Thus the only non-zero component of the sum comes from the identity permutation. \(\\\) Since \(\ \text{sgn}\,\text{id} = +1,\ \) we get finally: \(\quad\det\boldsymbol{A}\ =\ a_{11}\ a_{22}\ a_{33}\ \dots\ a_{n-1,n-1}\ a_{nn}\,.\) \(\quad\bullet\)

The proof for a lower triangular matrix goes along analogous way.

Corollary. \(\,\) Determinant of a diagonal matrix is equal to the product of its diagonal elements:

\[\begin{split}\left|\,\begin{array}{cccccc} a_{11} & 0 & 0 & \dots & 0 & 0 \\ 0 & a_{22} & 0 & \dots & 0 & 0 \\ 0 & 0 & a_{33} & \dots & 0 & 0 \\ \dots & \dots & \dots & \dots & \dots & \dots \\ 0 & 0 & 0 & \dots & a_{n-1,n-1} & 0 \\ 0 & 0 & 0 & \dots & 0 & a_{nn} \end{array} \right|\ \ =\ \ a_{11}\ a_{22}\ a_{33}\ \dots\ a_{n-1,n-1}\ a_{nn}\,.\end{split}\]

\(\\\)

Theorem 2. \(\,\) Determinant of a matrix product.

Determinant of a product of two matrices equals the product of their determinants:

(2)\[\det{\,(\boldsymbol{A}\boldsymbol{B})}\ \,=\ \,\det{\boldsymbol{A}}\,\cdot\,\det{\boldsymbol{B}}\,, \qquad\boldsymbol{A},\boldsymbol{B}\in M_n(K).\]

Proof. \(\,\) Using the Property IV and the Permutation Expansion (1) we get

\[\det{\,(\boldsymbol{A}\boldsymbol{B})}\ \,=\ \, \det{\boldsymbol{A}}\,\cdot\,\sum_{\sigma\,\in\,S_n}\, \text{sgn}\,\sigma\,\cdot\, b_{\sigma(1),1}\ b_{\sigma(2),2}\ \ldots,\ b_{\sigma(n),n}\ \ =\ \ \det{\boldsymbol{A}}\,\cdot\,\det{\boldsymbol{B}}\,. \quad\bullet\]

Formula (2) may be generalized to the case of several matrix factors under the \(\,\det\,\) symbol:

\[\begin{split}\det{\,\left(\boldsymbol{A}_1\,\boldsymbol{A}_2\,\ldots\, \boldsymbol{A}_k\,\right)}\ =\ \det{\boldsymbol{A}_1}\ \cdot\ \det{\boldsymbol{A}_2}\ \cdot\ \ldots\ \cdot\ \det{\boldsymbol{A}_k}\,, \qquad \begin{array}{l} \boldsymbol{A}_i\in M_n(K), \\ i=1,2,\ldots,k. \end{array}\end{split}\]

Theorem 3. \(\,\) Determinant of a transposed matrix.

Determinant is invariant under the matrix transpose:

\[\det{\boldsymbol{A}^T}\ =\ \, \det{\boldsymbol{A}}\,,\qquad\boldsymbol{A}\in M_n(K).\]

Corollary. \(\,\) All true statements on determinants remain true, if the words “column” are exchanged for “row”, and conversely.

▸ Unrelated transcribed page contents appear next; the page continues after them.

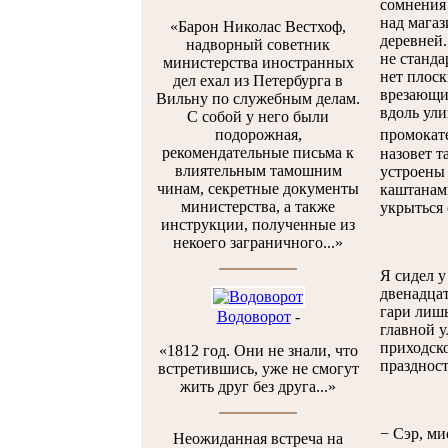
сомнения 
над магаз
«Барон Николас Вестхоф,
деревней.
надворный советник
не станда
министерства иностранных
нет плоск
дел ехал из Петербурга в
врезающие
Вильну по служебным делам.
вдоль ули
С собой у него были
подорожная,
промокате
рекомендательные письма к
назовет т
влиятельным тамошним
устроены
чинам, секретные документы
каштанам
министерства, а также
укрыться 
инструкции, полученные из
некоего заграничного...»
Я сидел у
двенадцат
гари лишь
Водоворот
-
главной у
приходско
«1812 год. Они не знали, что
праздност
встретившись, уже не смогут
жить друг без друга...»
− Сэр, ми
Неожиданная встреча на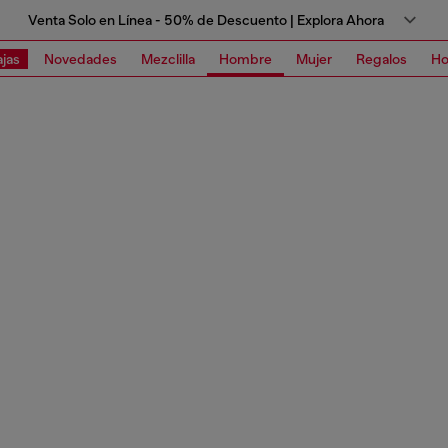
Venta Solo en Línea - 50% de Descuento | Explora Ahora
jas
Novedades
Mezclilla
Hombre
Mujer
Regalos
Ho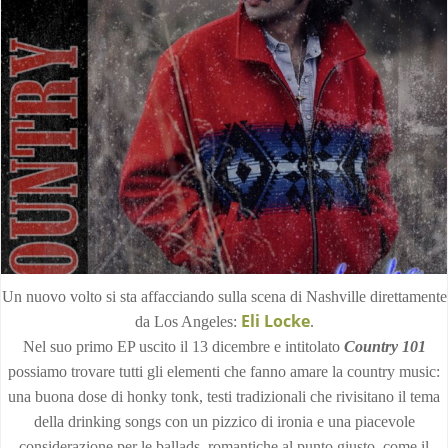
Un nuovo volto si sta affacciando sulla scena di Nashville direttamente
Eli Locke
da Los Angeles:
.
Nel suo primo EP uscito il 13 dicembre e intitolato
Country 101
possiamo trovare tutti gli elementi che fanno amare la country music:
una buona dose di honky tonk, testi tradizionali che rivisitano il tema
della drinking songs con un pizzico di ironia e una piacevole
considerazione per le ballads, romantiche al punto giusto, come il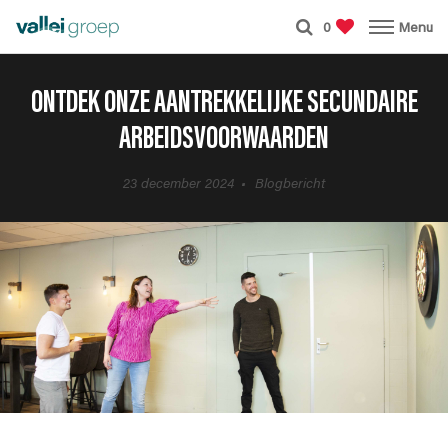
0
Menu
ONTDEK ONZE AANTREKKELIJKE SECUNDAIRE
ARBEIDSVOORWAARDEN
23 december 2024
Blogbericht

In particular, the Properties I.-IV., derived in the preceding section, pertain to rows as well. The definition of determinant may be equivalently formulated in terms of rows, leading to the row version of the Permutation Expansion:

(3)\[\det{\,\boldsymbol{A}}\ \ =\ \ \sum_{\sigma\,\in\,S_n}\ \text{sgn}\,\sigma\,\cdot\, a_{1,\,\sigma(1)}\ a_{2,\,\sigma(2)}\ \ldots\ a_{n,\,\sigma(n)}\,.\]

The proof of Theorem 3. is preceded by three lemmas.

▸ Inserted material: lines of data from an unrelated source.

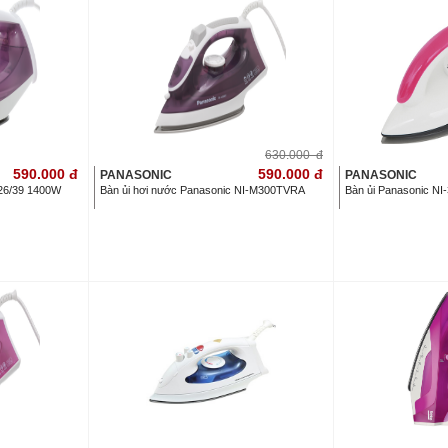
630.000
đ
590.000
đ
590.000
đ
PANASONIC
PANASONIC
426/39 1400W
Bàn ủi hơi nước Panasonic NI-M300TVRA
Bàn ủi Panasonic N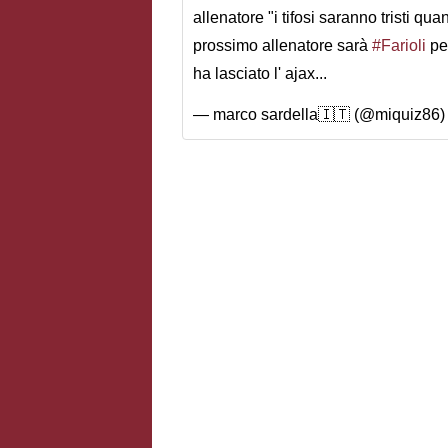
allenatore "i tifosi saranno tristi qu
prossimo allenatore sarà
#Farioli
pe
ha lasciato l' ajax...
— marco sardella🇮🇹 (@miquiz86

Lemma 1. \(\\\) The set of inverses of all elements belonging to the group \(\,S_n\ \) is identical to the set \(\,S_n\,\) itself:

\[\{\ \sigma^{-1}:\ \sigma\in S_n\ \}\ =\ S_n\ =\ \{\ \sigma:\ \sigma\in S_n\ \}\,.\]

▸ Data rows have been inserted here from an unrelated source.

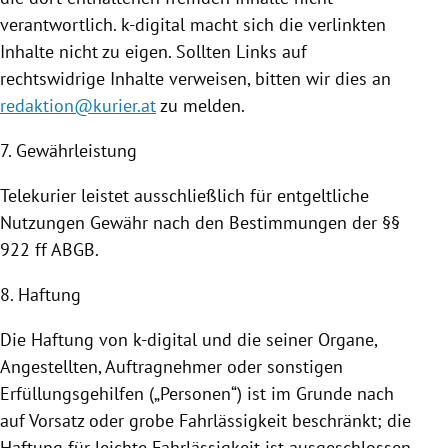
verantwortlich. k-digital macht sich die verlinkten
Inhalte nicht zu eigen. Sollten Links auf
rechtswidrige Inhalte verweisen, bitten wir dies an
redaktion@kurier.at
zu melden.
7. Gewährleistung
Telekurier leistet ausschließlich für entgeltliche
Nutzungen
Gewähr nach den Bestimmungen der §§
922 ff ABGB.
8. Haftung
Die Haftung von k-digital und die seiner Organe,
Angestellten, Auftragnehmer oder sonstigen
Erfüllungsgehilfen („Personen“) ist im Grunde nach
auf Vorsatz oder grobe Fahrlässigkeit beschränkt; die
Haftung für leichte Fahrlässigkeit ist ausgeschlossen.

This stems from the fact that the mapping \(\ f :\ S_n\ni\sigma\ \rightarrow\ f(\sigma):\,=\sigma^{-1}\in S_n\ \) is bijective.

Conclusion. \(\,\) If the addition of elements \(\,F(\sigma)\,\) is commutative, \(\ \) then

(4)\[\sum_{\sigma\,\in\,S_n} F(\sigma)\ \,=\ \, \sum_{\sigma\,\in\,S_n} F(\sigma^{-1})\,.\]

Lemma 2. \(\,\) The set of values of a permutation \(\,\sigma\in S_n\,\) is the set \(\,\{\,1,2,\ldots,n\,\}\,:\)

\[\left\{\;\sigma(i):\ i\in\{1,2,\ldots,n\,\}\,\right\}\ =\ \{1,2,\ldots,n\,\}\,.\]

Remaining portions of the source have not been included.